Saturday, March 30, 2013

Or as they retitled it in North Korea, OLYMPUS HAPPY ALL THE TIME

OLYMPUS HAS FALLEN 
(dir. Antoine Fuqua, 2013)


What a pitch meeting that must have been for "Olympus Has Fallen," no doubt full of wit, passion, and intellectual volleyball...

Director: "So we have this idea for a movie..."

Studio executive: "Stop right there, where do I sign!?"

It helps to know this is actually the executive's 7 year old son sitting in the office of his father, who's caught in a meeting. But details aren't important.

And there might as well be the motto of "Olympus Has Fallen": Details aren't important. For here is a movie that seems to have been assembled from yard sales of better movies. Explosions? Check. Troubled hero seeking redemption? Check. Shots of men leaning over tables, mouth agape, as they watch startling footage on televisions? Check. Actual friggin countdown clock for some kind of bomb? Double check.

"Olympus Has Fallen" isn't a challenging movie. It isn't a profound movie. It isn't a groundbreaking movie. But it is, by all technical definition, a "movie." As such, the most elemental question one must ask when the lights come back up is, "Am I unhappy with how I spent these two hours?"

Although the answer might only be about 75% , that's high enough for a passing grade if we're using college scales. Director Antoine Fuqua and crew seem to interpret the word "stupid" as a personal challenge, but so cheerfully and so gleefully! I can't remember the last time I saw something so thoroughly wrong-headed while at the same time caring so little. The whole thing is such a delirious assault of stuff that if you concede defeat and go along for the ride, it works, in an admirably goofy way.

With the ulterior motive of supplying future film classes with a scavenger hunt for cliches, "Olympus Has Fallen" concerns Mike Banning (Gerard Butler, perpetually posing for the movie poster), former Secret Service agent who regrettably allowed the First Lady to perish in a car accident while trying to save the president (Aaron Eckhart). Now he works a desk job in the treasury department, but when North Korean baddies invade the White House and hold the president hostage, only one man can save them all! One man that North Korea didn't count on! It's only exclamation points from here on out!

For a movie that devotes its entire first reel developing that tragic back story for Butler, Fuqua and screenwriters Creighton Rothenberger and Katrin Benedikt don't seem to give one cheery damn about it once the mayhem kicks in. Tacked on in a half-assed attempt to give the story emotional heft, it's not only steamrolled over for the sake of action, it's entirely forgotten.

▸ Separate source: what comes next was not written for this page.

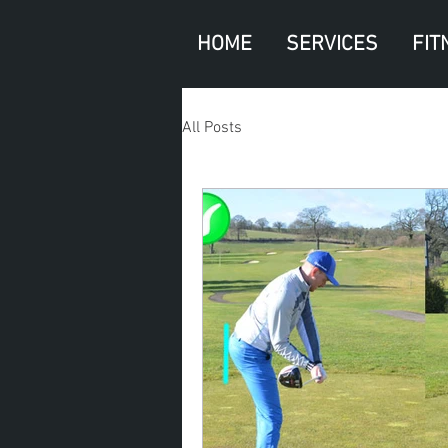
HOME
SERVICES
FIT
All Posts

This isn't meant to criticize. Just to point out that the movie has one overarching, adamant goal: watch people kill each other real good. Sure, one could criticize the confusing goal of North Korea to launch some secret American missile system that plays like a nuclear MacGuffin. Or the laughably expository dialogue where characters repeat each other's names and job titles and dramatic purposes in case we forgot. Or the inconsistent ease with which Butler evades the bad guys, then runs into them again when the movie decides it's time for a fight scene.

Want to tackle the movie from that angle? I can't in good conscience argue. Keep fighting the good fight. But we're dealing with a movie whose bottom line is the body count, and sweet Lord, what a body count it has! Characters knifed in the head. Helicopters crashing over the West Wing. Fields of faceless citizens mowed right down with machine gun turrets. 

If the guys at Pixar animated a snuff film in their spare time, this movie no doubt puts their CG blood level to shame. 

"Olympus Has Fallen" coulda used more zest in its screenplay, more spark in its stupidity (although using a Lincoln bust to crush someone's skull was a nice touch). And it uncomfortably straddles the middle ground at times, not sure whether to embrace Roland Emmerich disaster iconography or "so bad it's good" midnight movie cheese.

This is still the stuff from which goofy smiles are born. Watch it in a packed house where sarcastic comments flung at the screen are encouraged. Watch it when it debuts on Starz in three months. Or don't watch it at all. Whatever. "Olympus Has Fallen" has no reason to exist, but I don't deride its existence.

All it lacks is a post-credits shot of a lone White House janitor shoving all the corpses in a pile with a push broom.